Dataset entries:
★ ★ ★ ★ ★ ★ ★
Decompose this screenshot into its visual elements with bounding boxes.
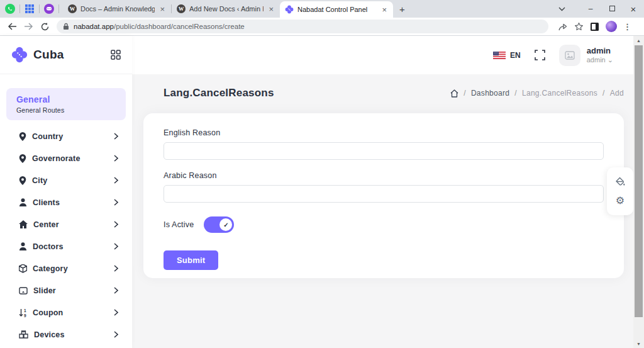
language-selector[interactable]: EN	[493, 51, 521, 60]
chat-bot-icon[interactable]	[44, 4, 54, 14]
new-tab-button[interactable]: +	[399, 4, 405, 14]
breadcrumb-dashboard[interactable]: Dashboard	[471, 89, 509, 98]
user-name: admin	[587, 46, 613, 55]
tab-search-chevron-icon[interactable]	[558, 7, 580, 11]
page-scrollbar[interactable]: ▲ ▼	[633, 36, 644, 348]
chevron-right-icon	[114, 265, 118, 272]
sidebar-item-label: Doctors	[33, 242, 114, 251]
nabadat-clover-icon	[285, 5, 294, 14]
kebab-menu-icon[interactable]: ⋮	[623, 22, 631, 31]
toggle-knob: ✓	[219, 218, 232, 231]
maximize-button[interactable]	[601, 4, 623, 13]
url-host: nabadat.app	[74, 23, 114, 30]
page-title: Lang.CancelReasons	[164, 87, 274, 99]
form-card: English Reason Arabic Reason Is Active ✓…	[143, 113, 624, 278]
sidebar-item-clients[interactable]: Clients	[0, 191, 132, 213]
sidebar-item-city[interactable]: City	[0, 169, 132, 191]
side-panel-icon[interactable]	[590, 22, 599, 31]
box-icon	[19, 264, 27, 273]
english-reason-input[interactable]	[164, 142, 604, 160]
bookmark-star-icon[interactable]	[574, 22, 584, 31]
sidebar-item-label: Center	[33, 220, 114, 229]
breadcrumb-separator: /	[514, 89, 517, 98]
tab-title: Add New Docs ‹ Admin Knowle	[189, 5, 264, 13]
sidebar-item-doctors[interactable]: Doctors	[0, 235, 132, 257]
sidebar-item-coupon[interactable]: 19 Coupon	[0, 301, 132, 323]
user-menu[interactable]: admin admin ⌄	[559, 45, 613, 66]
lock-icon	[63, 23, 69, 30]
breadcrumb-cancelreasons[interactable]: Lang.CancelReasons	[522, 89, 597, 98]
english-reason-label: English Reason	[164, 128, 604, 137]
map-pin-icon	[19, 132, 26, 141]
browser-profile-avatar[interactable]	[606, 21, 617, 32]
app-viewport: Cuba General General Routes Country Gove…	[0, 36, 644, 348]
cuba-logo-icon[interactable]	[11, 47, 28, 63]
sidebar-item-label: Slider	[33, 286, 114, 295]
chevron-right-icon	[114, 199, 118, 206]
scrollbar-thumb[interactable]	[635, 45, 643, 317]
browser-window: W Docs – Admin Knowledgebase × W Add New…	[0, 0, 644, 348]
sidebar-menu: Country Governorate City Clients	[0, 125, 132, 345]
image-frame-icon	[19, 287, 28, 295]
chevron-right-icon	[114, 309, 118, 316]
close-icon[interactable]: ×	[267, 5, 275, 13]
sidebar-item-category[interactable]: Category	[0, 257, 132, 279]
pinned-tabs	[5, 4, 59, 14]
submit-button[interactable]: Submit	[164, 250, 218, 270]
share-icon[interactable]	[558, 22, 568, 31]
sidebar-section-general[interactable]: General General Routes	[6, 88, 126, 120]
back-icon[interactable]	[5, 20, 19, 33]
browser-tab-strip: W Docs – Admin Knowledgebase × W Add New…	[0, 0, 644, 18]
chevron-right-icon	[114, 331, 118, 338]
language-label: EN	[510, 51, 521, 60]
sidebar-item-label: Devices	[34, 330, 114, 339]
sidebar-item-country[interactable]: Country	[0, 125, 132, 147]
home-icon	[19, 220, 28, 228]
apps-grid-icon[interactable]	[25, 4, 35, 14]
user-avatar	[559, 45, 580, 66]
reload-icon[interactable]	[38, 20, 52, 33]
home-icon[interactable]	[450, 89, 458, 98]
is-active-toggle[interactable]: ✓	[204, 216, 234, 233]
close-icon[interactable]: ×	[158, 5, 166, 13]
is-active-row: Is Active ✓	[164, 216, 604, 233]
sidebar-item-label: City	[32, 176, 114, 185]
sidebar-item-center[interactable]: Center	[0, 213, 132, 235]
brand-name: Cuba	[33, 48, 111, 62]
app-header: EN admin admin ⌄	[132, 36, 633, 74]
browser-tab-nabadat-active[interactable]: Nabadat Control Panel ×	[280, 1, 393, 18]
address-bar[interactable]: nabadat.app/public/dashboard/cancelReaso…	[57, 20, 548, 33]
close-window-button[interactable]: ×	[623, 4, 644, 14]
chevron-right-icon	[114, 243, 118, 250]
sidebar-item-governorate[interactable]: Governorate	[0, 147, 132, 169]
arabic-reason-input[interactable]	[164, 185, 604, 203]
map-pin-icon	[19, 154, 26, 163]
sidebar-item-devices[interactable]: Devices	[0, 323, 132, 345]
whatsapp-icon[interactable]	[5, 4, 15, 14]
paint-bucket-icon[interactable]	[615, 177, 626, 187]
svg-text:9: 9	[24, 313, 26, 317]
fullscreen-icon[interactable]	[535, 50, 545, 60]
svg-text:1: 1	[24, 308, 26, 313]
browser-tab-docs[interactable]: W Docs – Admin Knowledgebase ×	[63, 1, 171, 17]
minimize-button[interactable]: –	[580, 4, 601, 13]
grid-toggle-icon[interactable]	[111, 50, 121, 60]
scroll-down-icon[interactable]: ▼	[633, 339, 644, 348]
sidebar-item-label: Governorate	[32, 154, 114, 163]
maximize-icon	[609, 6, 615, 11]
user-icon	[19, 242, 27, 250]
forward-icon[interactable]	[21, 20, 35, 33]
sidebar-item-slider[interactable]: Slider	[0, 279, 132, 301]
sidebar-item-label: Clients	[33, 198, 114, 207]
chevron-right-icon	[114, 133, 118, 140]
breadcrumb: / Dashboard / Lang.CancelReasons / Add	[450, 89, 624, 98]
browser-toolbar: nabadat.app/public/dashboard/cancelReaso…	[0, 18, 644, 36]
scroll-up-icon[interactable]: ▲	[633, 36, 644, 45]
close-icon[interactable]: ×	[380, 6, 388, 14]
browser-tab-add-new-docs[interactable]: W Add New Docs ‹ Admin Knowle ×	[172, 1, 280, 17]
page-content: Lang.CancelReasons / Dashboard / Lang.Ca…	[132, 74, 633, 348]
tab-title: Docs – Admin Knowledgebase	[80, 5, 155, 13]
pinned-tab-divider	[19, 4, 20, 13]
gear-icon[interactable]: ⚙	[616, 196, 625, 206]
check-icon: ✓	[223, 222, 228, 228]
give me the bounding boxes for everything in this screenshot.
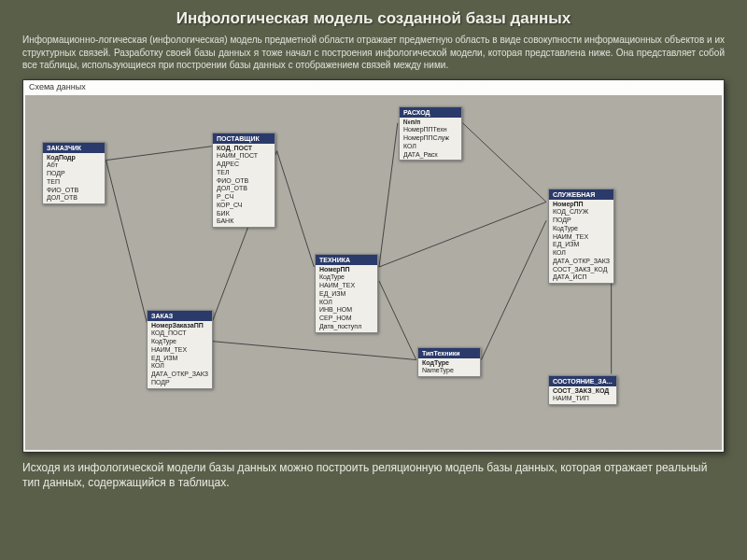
★ ★ ★ ★ ★ ★ ★
* [Instructions for the task]
Please repeat each line above exactly as it appears, but omit the pictures.

* [Written solution]
Decompose this screenshot into its visual elements with bounding boxes.
language-selector[interactable]: EN	[493, 51, 521, 60]
chat-bot-icon[interactable]	[44, 4, 54, 14]
new-tab-button[interactable]: +	[399, 4, 405, 14]
breadcrumb-dashboard[interactable]: Dashboard	[471, 89, 509, 98]
user-name: admin	[587, 46, 613, 55]
tab-search-chevron-icon[interactable]	[558, 7, 580, 11]
page-scrollbar[interactable]: ▲ ▼	[633, 36, 644, 348]
chevron-right-icon	[114, 265, 118, 272]
sidebar-item-label: Doctors	[33, 242, 114, 251]
nabadat-clover-icon	[285, 5, 294, 14]
kebab-menu-icon[interactable]: ⋮	[623, 22, 631, 31]
toggle-knob: ✓	[219, 218, 232, 231]
maximize-button[interactable]	[601, 4, 623, 13]
url-host: nabadat.app	[74, 23, 114, 30]
page-title: Lang.CancelReasons	[164, 87, 274, 99]
form-card: English Reason Arabic Reason Is Active ✓…	[143, 113, 624, 278]
sidebar-item-clients[interactable]: Clients	[0, 191, 132, 213]
sidebar-item-city[interactable]: City	[0, 169, 132, 191]
side-panel-icon[interactable]	[590, 22, 599, 31]
box-icon	[19, 264, 27, 273]
english-reason-input[interactable]	[164, 142, 604, 160]
bookmark-star-icon[interactable]	[574, 22, 584, 31]
sidebar-item-label: Center	[33, 220, 114, 229]
breadcrumb-separator: /	[514, 89, 517, 98]
tab-title: Add New Docs ‹ Admin Knowle	[189, 5, 264, 13]
sidebar-item-doctors[interactable]: Doctors	[0, 235, 132, 257]
sidebar-item-coupon[interactable]: 19 Coupon	[0, 301, 132, 323]
user-menu[interactable]: admin admin ⌄	[559, 45, 613, 66]
lock-icon	[63, 23, 69, 30]
breadcrumb-cancelreasons[interactable]: Lang.CancelReasons	[522, 89, 597, 98]
english-reason-label: English Reason	[164, 128, 604, 137]
map-pin-icon	[19, 132, 26, 141]
browser-profile-avatar[interactable]	[606, 21, 617, 32]
app-viewport: Cuba General General Routes Country Gove…	[0, 36, 644, 348]
cuba-logo-icon[interactable]	[11, 47, 28, 63]
sidebar-item-label: Slider	[33, 286, 114, 295]
chevron-right-icon	[114, 199, 118, 206]
scrollbar-thumb[interactable]	[635, 45, 643, 317]
browser-window: W Docs – Admin Knowledgebase × W Add New…	[0, 0, 644, 348]
sidebar-menu: Country Governorate City Clients	[0, 125, 132, 345]
image-frame-icon	[19, 287, 28, 295]
chevron-right-icon	[114, 309, 118, 316]
close-icon[interactable]: ×	[267, 5, 275, 13]
sidebar-item-category[interactable]: Category	[0, 257, 132, 279]
pinned-tabs	[5, 4, 59, 14]
submit-button[interactable]: Submit	[164, 250, 218, 270]
share-icon[interactable]	[558, 22, 568, 31]
sidebar-section-general[interactable]: General General Routes	[6, 88, 126, 120]
back-icon[interactable]	[5, 20, 19, 33]
browser-tab-strip: W Docs – Admin Knowledgebase × W Add New…	[0, 0, 644, 18]
chevron-right-icon	[114, 331, 118, 338]
language-label: EN	[510, 51, 521, 60]
sidebar-item-label: Devices	[34, 330, 114, 339]
sidebar-item-country[interactable]: Country	[0, 125, 132, 147]
home-icon	[19, 220, 28, 228]
apps-grid-icon[interactable]	[25, 4, 35, 14]
user-avatar	[559, 45, 580, 66]
reload-icon[interactable]	[38, 20, 52, 33]
home-icon[interactable]	[450, 89, 458, 98]
is-active-toggle[interactable]: ✓	[204, 216, 234, 233]
close-icon[interactable]: ×	[158, 5, 166, 13]
is-active-row: Is Active ✓	[164, 216, 604, 233]
sidebar-item-label: City	[32, 176, 114, 185]
sidebar-item-center[interactable]: Center	[0, 213, 132, 235]
brand-name: Cuba	[33, 48, 111, 62]
app-header: EN admin admin ⌄	[132, 36, 633, 74]
browser-tab-nabadat-active[interactable]: Nabadat Control Panel ×	[280, 1, 393, 18]
address-bar[interactable]: nabadat.app/public/dashboard/cancelReaso…	[57, 20, 548, 33]
close-window-button[interactable]: ×	[623, 4, 644, 14]
chevron-right-icon	[114, 243, 118, 250]
sidebar-item-governorate[interactable]: Governorate	[0, 147, 132, 169]
arabic-reason-input[interactable]	[164, 185, 604, 203]
map-pin-icon	[19, 154, 26, 163]
sidebar-item-devices[interactable]: Devices	[0, 323, 132, 345]
whatsapp-icon[interactable]	[5, 4, 15, 14]
paint-bucket-icon[interactable]	[615, 177, 626, 187]
svg-text:9: 9	[24, 313, 26, 317]
fullscreen-icon[interactable]	[535, 50, 545, 60]
svg-text:1: 1	[24, 308, 26, 313]
browser-tab-docs[interactable]: W Docs – Admin Knowledgebase ×	[63, 1, 171, 17]
minimize-button[interactable]: –	[580, 4, 601, 13]
grid-toggle-icon[interactable]	[111, 50, 121, 60]
scroll-down-icon[interactable]: ▼	[633, 339, 644, 348]
sidebar-item-label: Governorate	[32, 154, 114, 163]
maximize-icon	[609, 6, 615, 11]
user-icon	[19, 242, 27, 250]
forward-icon[interactable]	[21, 20, 35, 33]
sidebar-item-slider[interactable]: Slider	[0, 279, 132, 301]
sidebar-item-label: Clients	[33, 198, 114, 207]
chevron-right-icon	[114, 133, 118, 140]
breadcrumb: / Dashboard / Lang.CancelReasons / Add	[450, 89, 624, 98]
browser-toolbar: nabadat.app/public/dashboard/cancelReaso…	[0, 18, 644, 36]
scroll-up-icon[interactable]: ▲	[633, 36, 644, 45]
close-icon[interactable]: ×	[380, 6, 388, 14]
browser-tab-add-new-docs[interactable]: W Add New Docs ‹ Admin Knowle ×	[172, 1, 280, 17]
page-content: Lang.CancelReasons / Dashboard / Lang.Ca…	[132, 74, 633, 348]
tab-title: Docs – Admin Knowledgebase	[80, 5, 155, 13]
pinned-tab-divider	[19, 4, 20, 13]
gear-icon[interactable]: ⚙	[616, 196, 625, 206]
check-icon: ✓	[223, 222, 228, 228]
give me the bounding boxes for everything in this screenshot.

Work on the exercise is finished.